YOUR OBJECTIVE
Once the pictures are set aside, reproduce all of the records exactly.

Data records
=-=-=
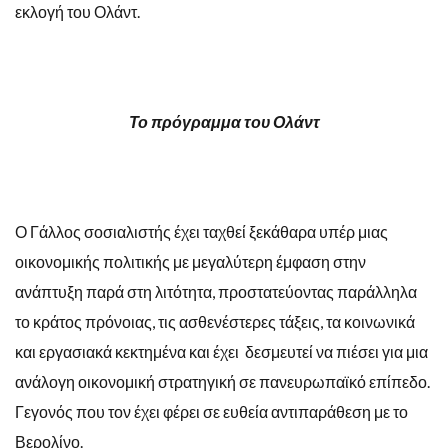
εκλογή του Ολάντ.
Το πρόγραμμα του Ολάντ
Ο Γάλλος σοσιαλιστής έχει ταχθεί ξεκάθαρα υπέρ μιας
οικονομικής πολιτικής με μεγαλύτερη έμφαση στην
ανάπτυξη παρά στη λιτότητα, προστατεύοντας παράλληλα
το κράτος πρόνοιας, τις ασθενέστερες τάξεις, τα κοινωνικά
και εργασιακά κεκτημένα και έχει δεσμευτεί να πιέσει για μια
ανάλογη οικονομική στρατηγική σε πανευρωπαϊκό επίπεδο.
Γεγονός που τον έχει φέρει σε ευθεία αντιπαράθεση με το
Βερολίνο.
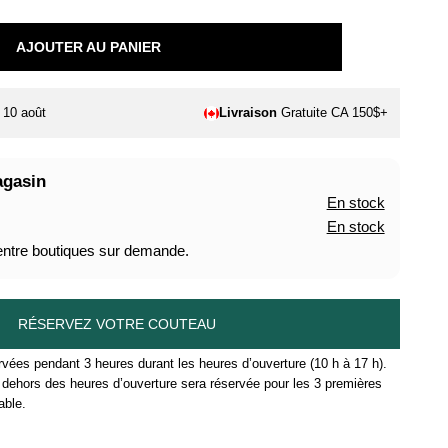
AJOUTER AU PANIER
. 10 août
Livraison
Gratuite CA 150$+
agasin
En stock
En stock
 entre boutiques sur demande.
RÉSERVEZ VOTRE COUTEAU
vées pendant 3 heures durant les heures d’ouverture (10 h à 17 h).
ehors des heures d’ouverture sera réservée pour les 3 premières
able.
=-=-=
RESULT OF THIS EXERCISE
εκλογή του Ολάντ.
Το πρόγραμμα του Ολάντ
Ο Γάλλος σοσιαλιστής έχει ταχθεί ξεκάθαρα υπέρ μιας
οικονομικής πολιτικής με μεγαλύτερη έμφαση στην
ανάπτυξη παρά στη λιτότητα, προστατεύοντας παράλληλα
το κράτος πρόνοιας, τις ασθενέστερες τάξεις, τα κοινωνικά
και εργασιακά κεκτημένα και έχει δεσμευτεί να πιέσει για μια
ανάλογη οικονομική στρατηγική σε πανευρωπαϊκό επίπεδο.
Γεγονός που τον έχει φέρει σε ευθεία αντιπαράθεση με το
Βερολίνο.
AJOUTER AU PANIER
. 10 août
Livraison
Gratuite CA 150$+
agasin
En stock
En stock
 entre boutiques sur demande.
RÉSERVEZ VOTRE COUTEAU
vées pendant 3 heures durant les heures d’ouverture (10 h à 17 h).
ehors des heures d’ouverture sera réservée pour les 3 premières
able.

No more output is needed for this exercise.